__What to do__: What is needed is an exact copy of the records below, without the pictures.

(Extracted page text data)
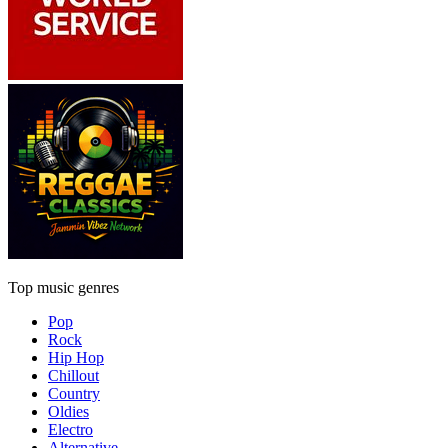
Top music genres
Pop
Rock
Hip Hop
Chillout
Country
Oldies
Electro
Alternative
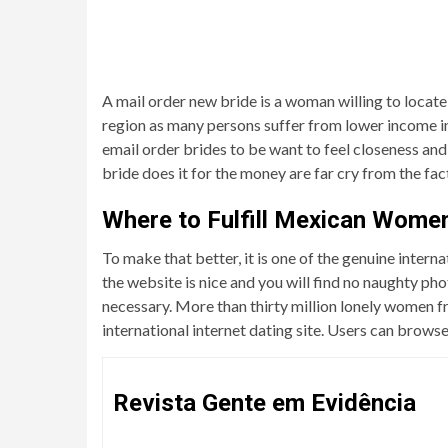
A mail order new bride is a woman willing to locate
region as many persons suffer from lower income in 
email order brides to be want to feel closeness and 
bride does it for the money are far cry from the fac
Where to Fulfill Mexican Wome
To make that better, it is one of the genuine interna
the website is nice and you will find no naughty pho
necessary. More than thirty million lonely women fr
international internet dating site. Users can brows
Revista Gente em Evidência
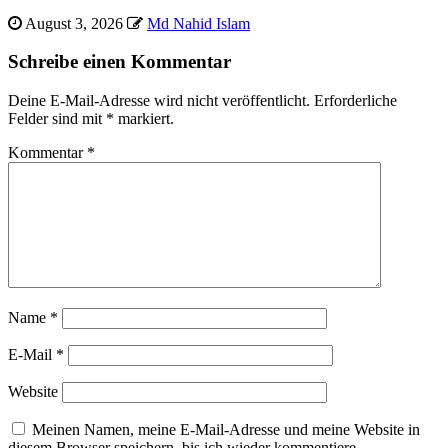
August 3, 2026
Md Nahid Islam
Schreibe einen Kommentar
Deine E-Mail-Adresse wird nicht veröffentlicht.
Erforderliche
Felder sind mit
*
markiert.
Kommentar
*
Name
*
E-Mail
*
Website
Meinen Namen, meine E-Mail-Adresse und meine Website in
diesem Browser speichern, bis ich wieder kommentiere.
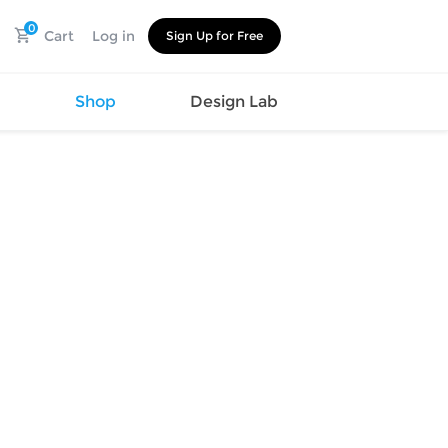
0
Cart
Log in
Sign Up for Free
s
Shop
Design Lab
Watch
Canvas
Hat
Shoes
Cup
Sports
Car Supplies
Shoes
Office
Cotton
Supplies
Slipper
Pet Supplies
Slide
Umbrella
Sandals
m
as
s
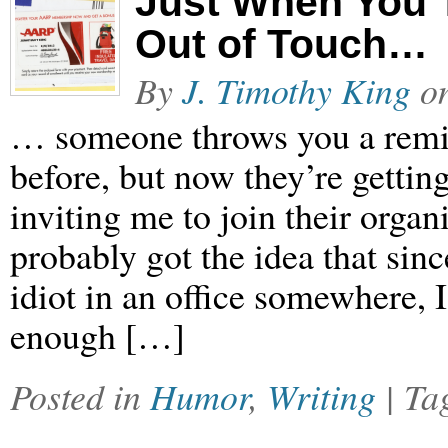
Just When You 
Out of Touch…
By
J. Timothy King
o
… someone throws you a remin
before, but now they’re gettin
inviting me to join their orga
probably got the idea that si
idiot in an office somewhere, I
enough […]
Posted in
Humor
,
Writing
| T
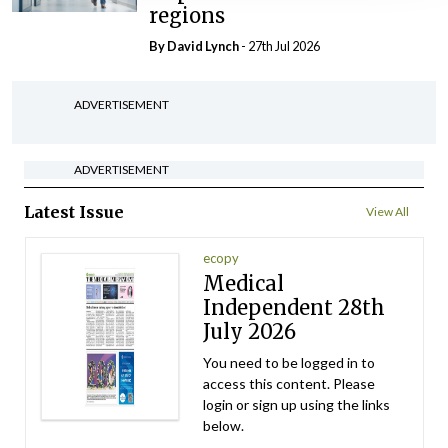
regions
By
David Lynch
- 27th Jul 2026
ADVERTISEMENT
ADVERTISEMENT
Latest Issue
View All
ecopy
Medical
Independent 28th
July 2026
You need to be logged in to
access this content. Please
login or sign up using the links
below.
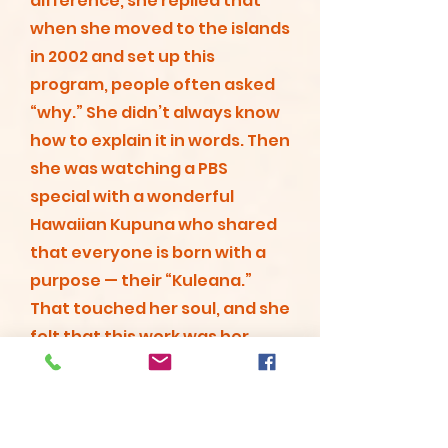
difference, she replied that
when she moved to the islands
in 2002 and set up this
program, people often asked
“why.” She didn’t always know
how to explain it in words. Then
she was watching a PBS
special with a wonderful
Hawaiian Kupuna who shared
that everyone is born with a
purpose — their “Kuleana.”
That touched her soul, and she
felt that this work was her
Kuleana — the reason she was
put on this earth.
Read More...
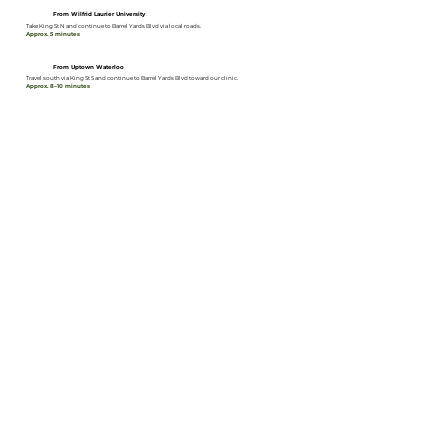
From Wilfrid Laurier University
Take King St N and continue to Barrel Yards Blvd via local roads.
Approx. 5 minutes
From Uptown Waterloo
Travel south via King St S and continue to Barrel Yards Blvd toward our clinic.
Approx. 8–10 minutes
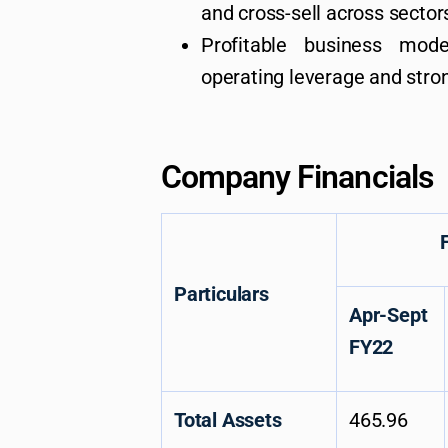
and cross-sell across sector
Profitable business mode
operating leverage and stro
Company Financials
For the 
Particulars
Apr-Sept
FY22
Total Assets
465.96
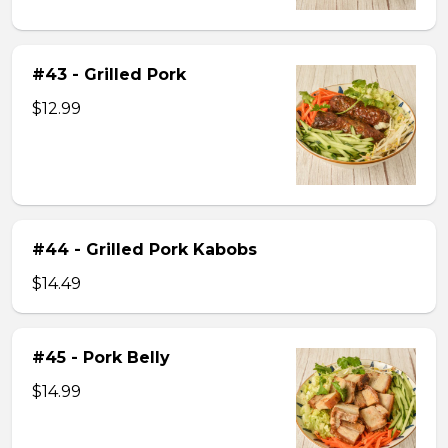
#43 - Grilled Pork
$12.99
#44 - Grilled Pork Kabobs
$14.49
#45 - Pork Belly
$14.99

__Response to the task__:
Top music genres
Pop
Rock
Hip Hop
Chillout
Country
Oldies
Electro
Alternative
A mail order new bride is a woman willing to locate
region as many persons suffer from lower income in 
email order brides to be want to feel closeness and 
bride does it for the money are far cry from the fac
Where to Fulfill Mexican Wome
To make that better, it is one of the genuine interna
the website is nice and you will find no naughty pho
necessary. More than thirty million lonely women fr
international internet dating site. Users can brows
Revista Gente em Evidência
August 3, 2026
Md Nahid Islam
Schreibe einen Kommentar
Deine E-Mail-Adresse wird nicht veröffentlicht.
Erforderliche
Felder sind mit
*
markiert.
Kommentar
*
Name
*
E-Mail
*
Website
Meinen Namen, meine E-Mail-Adresse und meine Website in
diesem Browser speichern, bis ich wieder kommentiere.
0
Cart
Log in
Sign Up for Free
s
Shop
Design Lab
Watch
Canvas
Hat
Shoes
Cup
Sports
Car Supplies
Shoes
Office
Cotton
Supplies
Slipper
Pet Supplies
Slide
Umbrella
Sandals
m
as
s
Just When You 
Out of Touch…
By
J. Timothy King
o
… someone throws you a remin
before, but now they’re gettin
inviting me to join their orga
probably got the idea that si
idiot in an office somewhere, I
enough […]
Posted in
Humor
,
Writing
| T
regions
By
David Lynch
- 27th Jul 2026
ADVERTISEMENT
ADVERTISEMENT
Latest Issue
View All
ecopy
Medical
Independent 28th
July 2026
You need to be logged in to
access this content. Please
login or sign up using the links
below.
difference, she replied that
when she moved to the islands
in 2002 and set up this
program, people often asked
“why.” She didn’t always know
how to explain it in words. Then
she was watching a PBS
special with a wonderful
Hawaiian Kupuna who shared
that everyone is born with a
purpose — their “Kuleana.”
That touched her soul, and she
felt that this work was her
Kuleana — the reason she was
put on this earth.
Read More...
From Wilfrid Laurier University
Take King St N and continue to Barrel Yards Blvd via local roads.
Approx. 5 minutes
From Uptown Waterloo
Travel south via King St S and continue to Barrel Yards Blvd toward our clinic.
Approx. 8–10 minutes
and cross-sell across sector
Profitable business mode
operating leverage and stro
Company Financials
For the 
Particulars
Apr-Sept
FY22
Total Assets
465.96
#43 - Grilled Pork
$12.99
#44 - Grilled Pork Kabobs
$14.49
#45 - Pork Belly
$14.99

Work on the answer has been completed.